Padahal di negara-negara yang memberlakukan pelarangan HTI, dengan otomatis menangkapi siapapun yang menyebarkan ideologi terlarang itu. Seperti Malaysia, Turki dan Saudi. Dengan tegas membungkam anti pemerintah dengan penjara tanpa pengadilan.
Seperti baru-baru ini, saat Ijtima IV digelar di Bogor, pentolan HTI Ismail Yusanto menuduh pemerintah yang sah sebagai penganut ideologi islamofobia. Sebuah tuduhan tidak berdasar, tidak masuk akal dan berbahaya.

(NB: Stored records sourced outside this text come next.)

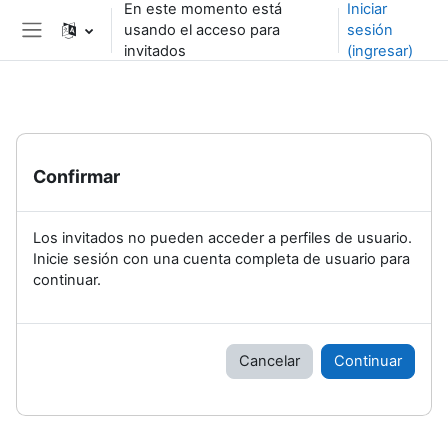
En este momento está
Iniciar
Saltar al contenido principal
usando el acceso para
sesión
Pánel lateral
invitados
(ingresar)
Confirmar
Los invitados no pueden acceder a perfiles de usuario.
Inicie sesión con una cuenta completa de usuario para
continuar.
Cancelar
Continuar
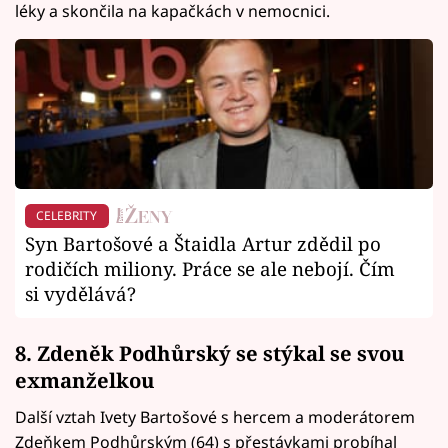
léky a skončila na kapačkách v nemocnici.
CELEBRITY
Syn Bartošové a Štaidla Artur zdědil po
rodičích miliony. Práce se ale nebojí. Čím
si vydělává?
8. Zdeněk Podhůrský se stýkal se svou
exmanželkou
Další vztah Ivety Bartošové s hercem a moderátorem
Zdeňkem Podhůrským (64) s přestávkami probíhal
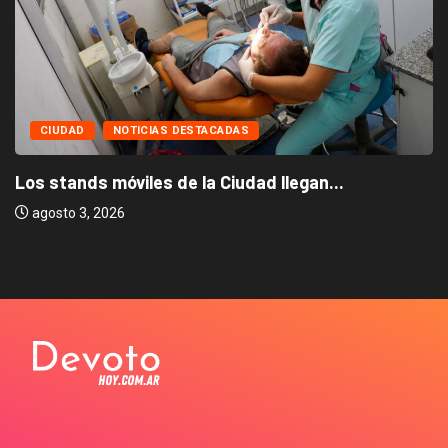
CIUDAD
NOTICIAS DESTACADAS
Los stands móviles de la Ciudad llegan...
agosto 3, 2026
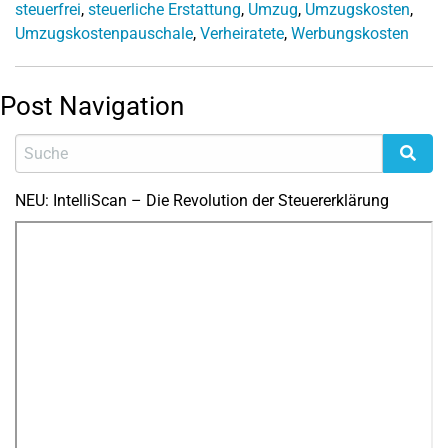
steuerfrei
,
steuerliche Erstattung
,
Umzug
,
Umzugskosten
,
Umzugskostenpauschale
,
Verheiratete
,
Werbungskosten
Post Navigation
NEU: IntelliScan – Die Revolution der Steuererklärung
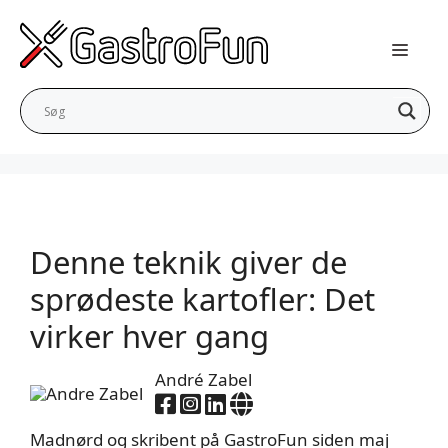
Hop
til
indhold
Denne teknik giver de
sprødeste kartofler: Det
virker hver gang
André Zabel
Madnørd og skribent på GastroFun siden maj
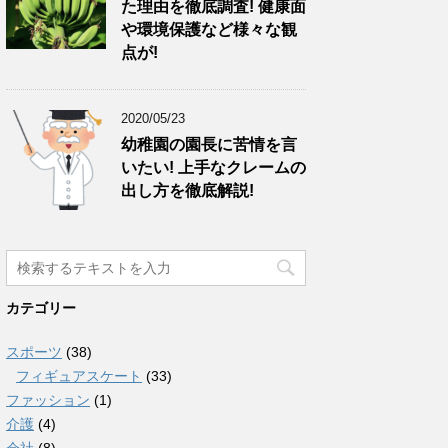
た理由を徹底調査! 健康面
や環境保護など様々な観
点が!
2020/05/23
幼稚園の園長に苦情を言
いたい! 上手なクレームの
出し方を徹底解説!
カテゴリー
スポーツ
(38)
フィギュアスケート
(33)
ファッション
(1)
介護
(4)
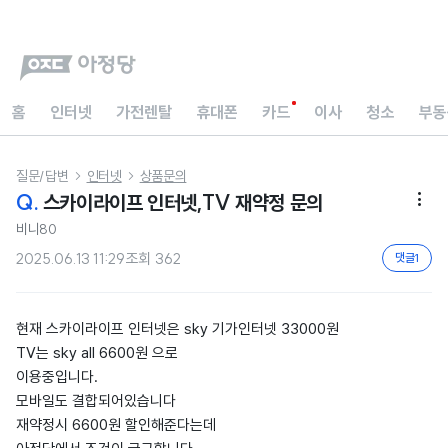
홈
인터넷
가전렌탈
휴대폰
카드
이사
청소
부동
질문/답변
인터넷
상품문의


Q.
스카이라이프 인터넷,TV 재약정 문의

비니80
2025.06.13 11:29
조회
362
댓글
1
현재 스카이라이프 인터넷은 sky 기가인터넷 33000원
TV는 sky all 6600원 으로
이용중입니다.
모바일도 결합되어있습니다
재약정시 6600원 할인해준다는데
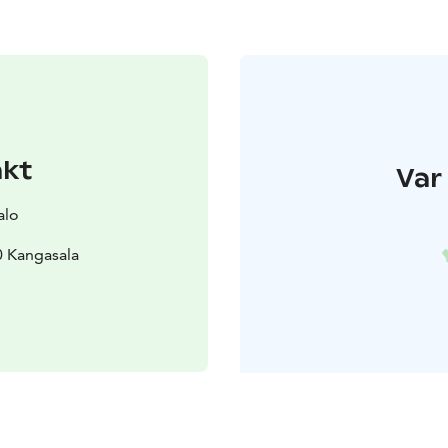
akt
Var 
alo
0 Kangasala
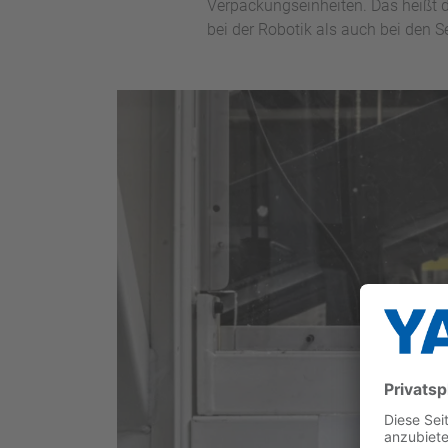
Verpackungseinheiten. Das heißt d
bei der Robotik als auch bei den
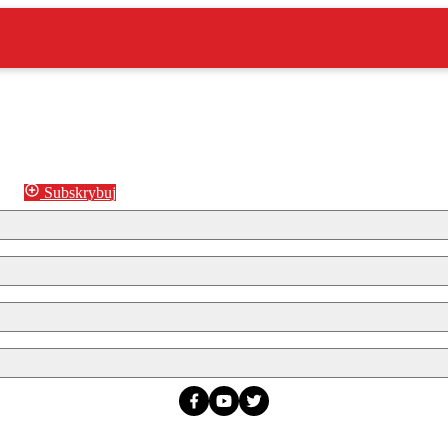
Subskrybuj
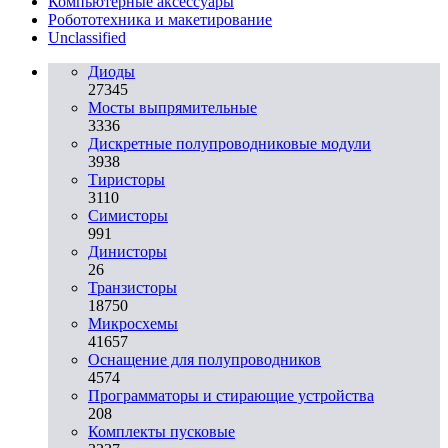
Компьютерные аксессуары
Робототехника и макетирование
Unclassified
Диоды
27345
Мосты выпрямительные
3336
Дискретные полупроводниковые модули
3938
Тиристоры
3110
Симисторы
991
Динисторы
26
Транзисторы
18750
Микросхемы
41657
Оснащение для полупроводников
4574
Программаторы и стирающие устройства
208
Комплекты пусковые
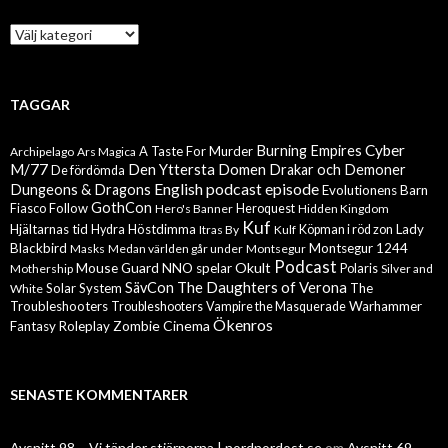
Kategorier
TAGGAR
Cyber
Burning Empires
A Taste For Murder
Archipelago
Ars Magica
M/77
Den Yttersta Domen
Drakar och Demoner
De fördömda
English podcast episode
Dungeons & Dragons
Evolutionens Barn
GothCon
Follow
Fiasco
Hero's Banner
Heroquest
Hidden Kingdom
Kuf
Hjältarnas tid
Höstdimma
Lady
Hydra
Itras By
Kulf
Köpman i röd zon
Blackbird
Montsegur 1244
Masks
Medan världen går under
Montsegur
Podcast
Mouse Guard
Okult
NNO spelar
Mothership
Polaris
Silver and
The Daughters of Verona
SävCon
Solar System
The
White
Troubleshooters
Warhammer
Troubleshooters
Vampire the Masquerade
Ökenros
Zombie Cinema
Fantasy Roleplay
SENASTE KOMMENTARER
Avsnitt 98 – Vi tänder stjärnorna | nordnordost.se
om
Avsnitt 69 –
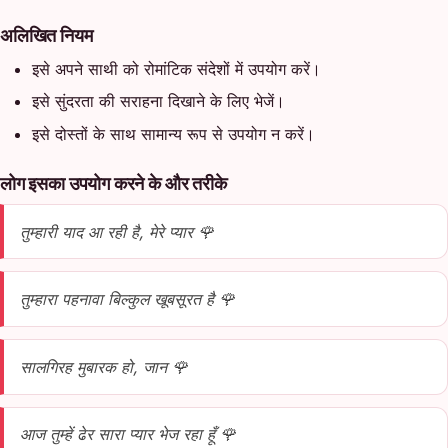
अलिखित नियम
इसे अपने साथी को रोमांटिक संदेशों में उपयोग करें।
इसे सुंदरता की सराहना दिखाने के लिए भेजें।
इसे दोस्तों के साथ सामान्य रूप से उपयोग न करें।
लोग इसका उपयोग करने के और तरीके
तुम्हारी याद आ रही है, मेरे प्यार 🌹
तुम्हारा पहनावा बिल्कुल खूबसूरत है 🌹
सालगिरह मुबारक हो, जान 🌹
आज तुम्हें ढेर सारा प्यार भेज रहा हूँ 🌹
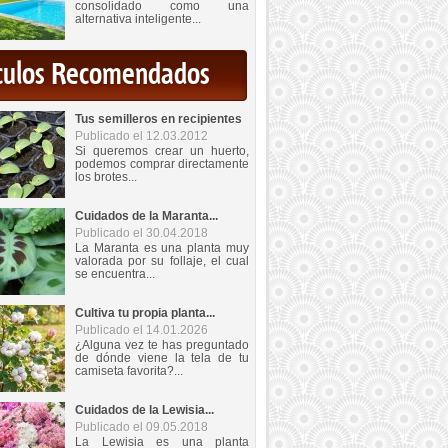
consolidado como una
alternativa inteligente...
iculos Recomendados
Tus semilleros en recipientes
Publicado el 12.03.2012
Si queremos crear un huerto,
podemos comprar directamente
los brotes...
Cuidados de la Maranta...
Publicado el 30.04.2018
La Maranta es una planta muy
valorada por su follaje, el cual
se encuentra...
Cultiva tu propia planta...
Publicado el 14.01.2026
¿Alguna vez te has preguntado
de dónde viene la tela de tu
camiseta favorita?...
Cuidados de la Lewisia...
Publicado el 09.05.2018
La Lewisia es una planta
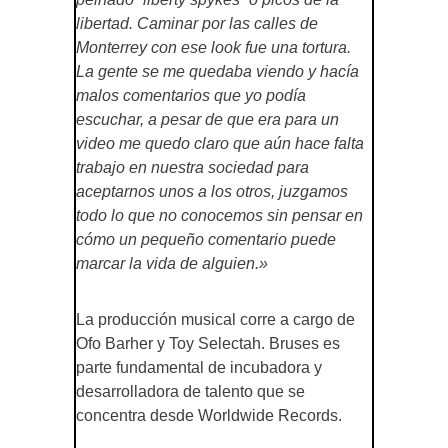
libertad. Caminar por las calles de
Monterrey con ese look fue una tortura.
La gente se me quedaba viendo y hacía
malos comentarios que yo podía
escuchar, a pesar de que era para un
video me quedo claro que aún hace falta
trabajo en nuestra sociedad para
aceptarnos unos a los otros, juzgamos
todo lo que no conocemos sin pensar en
cómo un pequeño comentario puede
marcar la vida de alguien.»
La producción musical corre a cargo de
Ofo Barher y Toy Selectah. Bruses es
parte fundamental de incubadora y
desarrolladora de talento que se
concentra desde Worldwide Records.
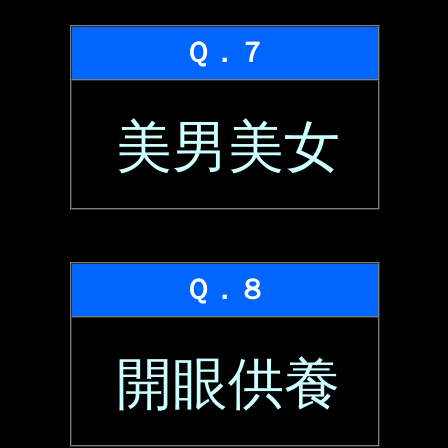
Ｑ．７
美男美女
Ｑ．８
開眼供養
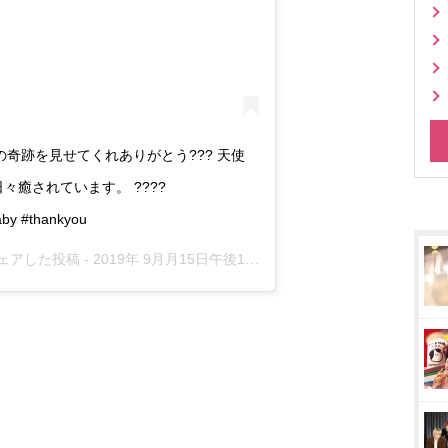
奇跡を見せてくれありがとう??? 天使
々癒されています。 ????
aby #thankyou
)がシェアした投稿 -
2019年 9月月15日午後1時36分PDT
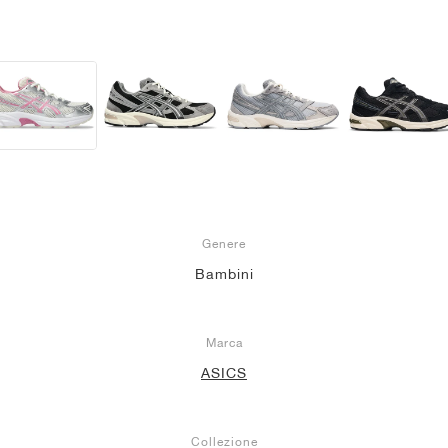
Genere
Bambini
Marca
ASICS
Collezione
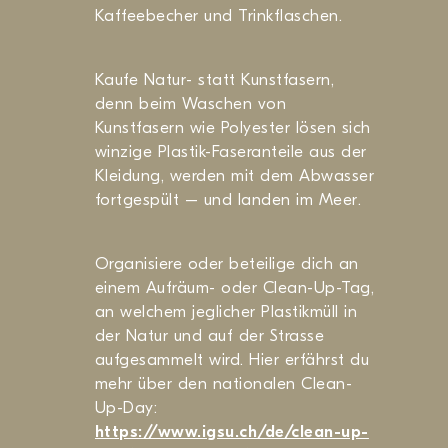
Kaffeebecher und Trinkflaschen.
Kaufe Natur- statt Kunstfasern,
denn beim Waschen von
Kunstfasern wie Polyester lösen sich
winzige Plastik-Faseranteile aus der
Kleidung, werden mit dem Abwasser
fortgespült – und landen im Meer.
Organisiere oder beteilige dich an
einem Aufräum- oder Clean-Up-Tag,
an welchem jeglicher Plastikmüll in
der Natur und auf der Strasse
aufgesammelt wird. Hier erfährst du
mehr über den nationalen Clean-
Up-Day:
https://www.igsu.ch/de/clean-up-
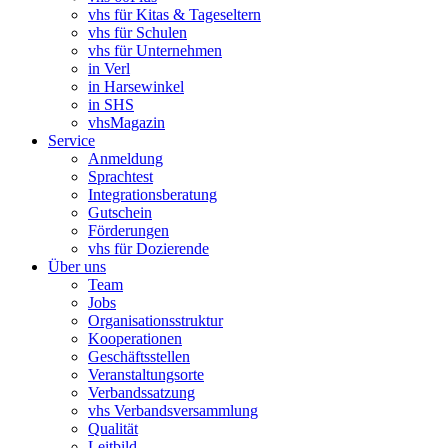
vhs für Kitas & Tageseltern
vhs für Schulen
vhs für Unternehmen
in Verl
in Harsewinkel
in SHS
vhsMagazin
Service
Anmeldung
Sprachtest
Integrationsberatung
Gutschein
Förderungen
vhs für Dozierende
Über uns
Team
Jobs
Organisationsstruktur
Kooperationen
Geschäftsstellen
Veranstaltungsorte
Verbandssatzung
vhs Verbandsversammlung
Qualität
Leitbild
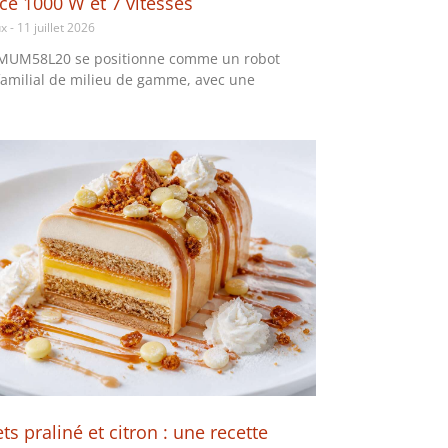
ce 1000 W et 7 vitesses
ux
11 juillet 2026
 MUM58L20 se positionne comme un robot
 familial de milieu de gamme, avec une
s praliné et citron : une recette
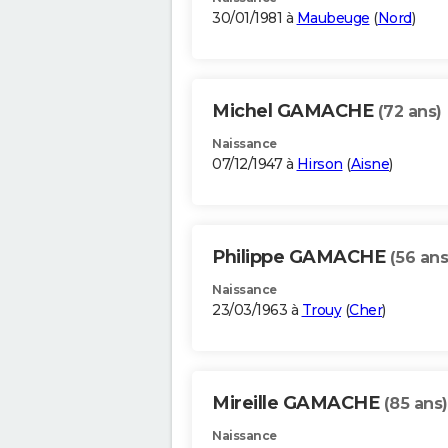
30/01/1981 à
Maubeuge
(
Nord
)
Michel GAMACHE
(72 ans)
Naissance
07/12/1947 à
Hirson
(
Aisne
)
Philippe GAMACHE
(56 ans
Naissance
23/03/1963 à
Trouy
(
Cher
)
Mireille GAMACHE
(85 ans)
Naissance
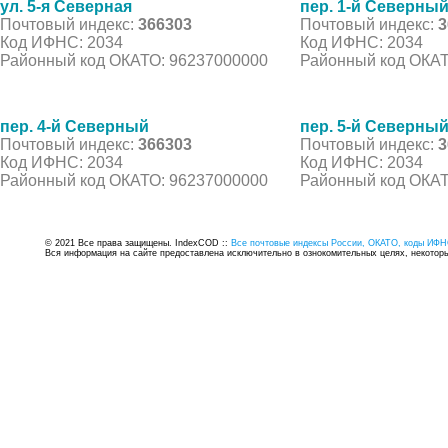
ул. 5-я Северная
пер. 1-й Северны
Почтовый индекс:
366303
Почтовый индекс:
3
Код ИФНС: 2034
Код ИФНС: 2034
Районный код ОКАТО: 96237000000
Районный код ОКАТ
пер. 4-й Северный
пер. 5-й Северны
Почтовый индекс:
366303
Почтовый индекс:
3
Код ИФНС: 2034
Код ИФНС: 2034
Районный код ОКАТО: 96237000000
Районный код ОКАТ
© 2021 Все права защищены. IndexCOD ::
Все почтовые индексы России, ОКАТО, коды ИФН
Вся информация на сайте предоставлена исключительно в ознокомительных целях, некоторые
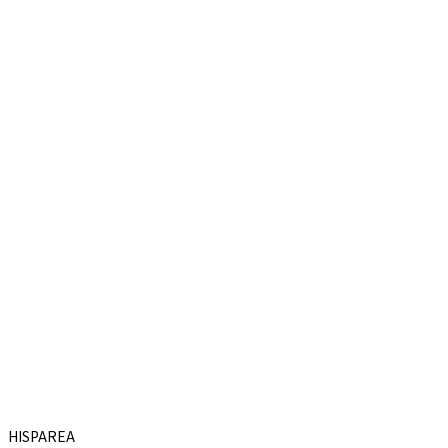
HISPAREA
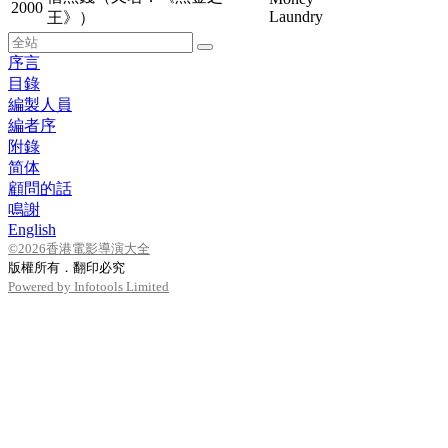
2000
Laundry
王》）
序言
目錄
編製人員
編者序
附錄
简体
顧問的話
鳴謝
English
©2026香港電影導演大全
版權所有．翻印必究
Powered by Infotools Limited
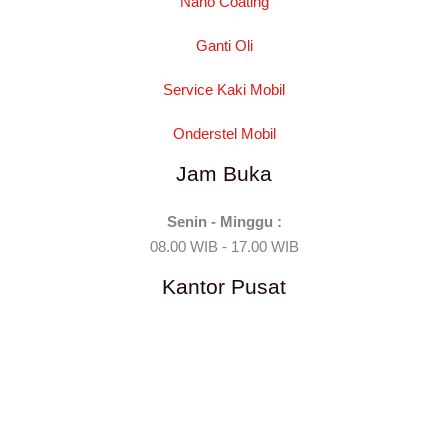
Nano Coating
Ganti Oli
Service Kaki Mobil
Onderstel Mobil
Jam Buka
Senin - Minggu :
08.00 WIB - 17.00 WIB
Kantor Pusat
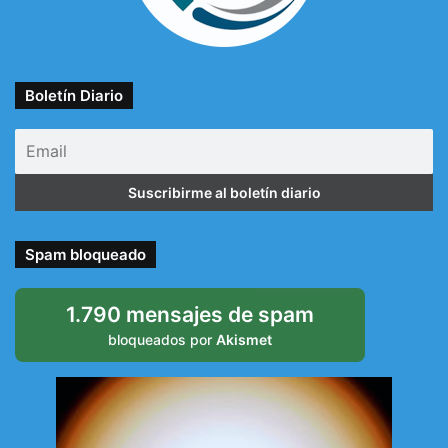
Boletín Diario
Spam bloqueado
1.790 mensajes de spam
bloqueados por
Akismet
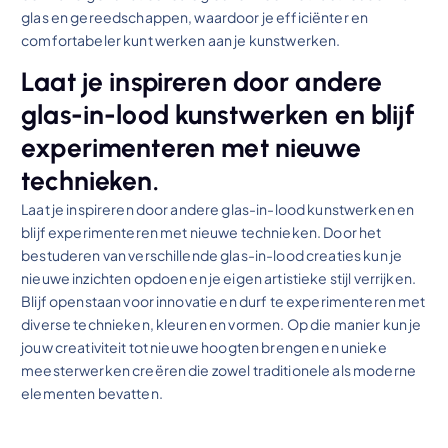
glas en gereedschappen, waardoor je efficiënter en
comfortabeler kunt werken aan je kunstwerken.
Laat je inspireren door andere
glas-in-lood kunstwerken en blijf
experimenteren met nieuwe
technieken.
Laat je inspireren door andere glas-in-lood kunstwerken en
blijf experimenteren met nieuwe technieken. Door het
bestuderen van verschillende glas-in-lood creaties kun je
nieuwe inzichten opdoen en je eigen artistieke stijl verrijken.
Blijf openstaan voor innovatie en durf te experimenteren met
diverse technieken, kleuren en vormen. Op die manier kun je
jouw creativiteit tot nieuwe hoogten brengen en unieke
meesterwerken creëren die zowel traditionele als moderne
elementen bevatten.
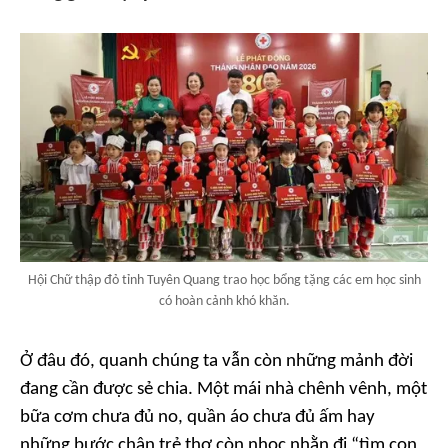
Hội Chữ thập đỏ tỉnh Tuyên Quang trao học bổng tặng các em học sinh
có hoàn cảnh khó khăn.
Ở đâu đó, quanh chúng ta vẫn còn những mảnh đời
đang cần được sẻ chia. Một mái nhà chênh vênh, một
bữa cơm chưa đủ no, quần áo chưa đủ ấm hay
những bước chân trẻ thơ còn nhọc nhằn đi “tìm con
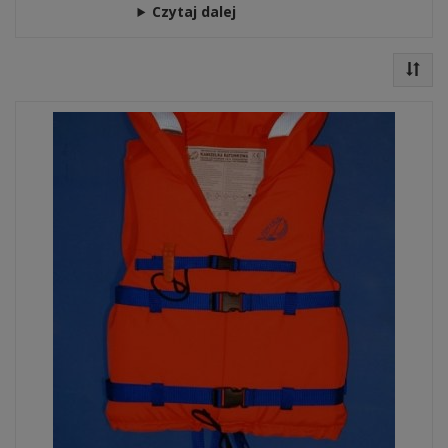
Czytaj dalej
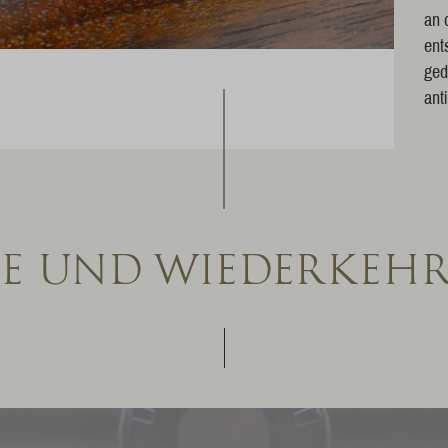
an 
ent
ged
ant
SE UND WIEDERKEH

Menuduh penguasa di negara mayoritas Muslim tapi anti Islam? Sungguh aneh.
Dengan dalih pemerintah mempersulit Ormas Front Pembela Islam (FPI) dalam perpanjangan surat keterangan terdaftar (SKT) dari Kementerian Dalam Negeri (Kemendagri), kemudian Yusanto menuduh pemerintah anti Islam, menuduh Presiden Jokowi mengidap Islamofobia.
“Jadi bukan hanya soal politik, tetapi juga ideologi. Namun, ideologi di sini, ideologi sebutlah ideologi islamofobia,” kata Yusanto selepas acara Ijtimak Ulama dan Tokoh IV di Sentul, Bogor, Senin (5/8/2019).
Yusanto menuduh pemerintah sudah kadung islamofobia, sehingga menganggap diksi khilafah nubuwwah sebagainya ideologi HTI yang masuk AD/ART FPI itu berbahaya bagi negara.
Menurutnya, di jaman presiden sebelum Jokowi, SKT FPI tidak pernah dipermaslahkan. “FPI bukan sekali dua kali mengajukan perpanjangan, tetapi sebelumnya tidak pernah mengalami kendala. Ada apa? Mengapa?” Tanyanya.
Sebagaimana diberitakan, FPI hingga kini belum mengantungi surat rekomendasi Kementerian Agama yang menjadi prasyarat mendapatkan SKT dari Kementerian Dalam Negeri.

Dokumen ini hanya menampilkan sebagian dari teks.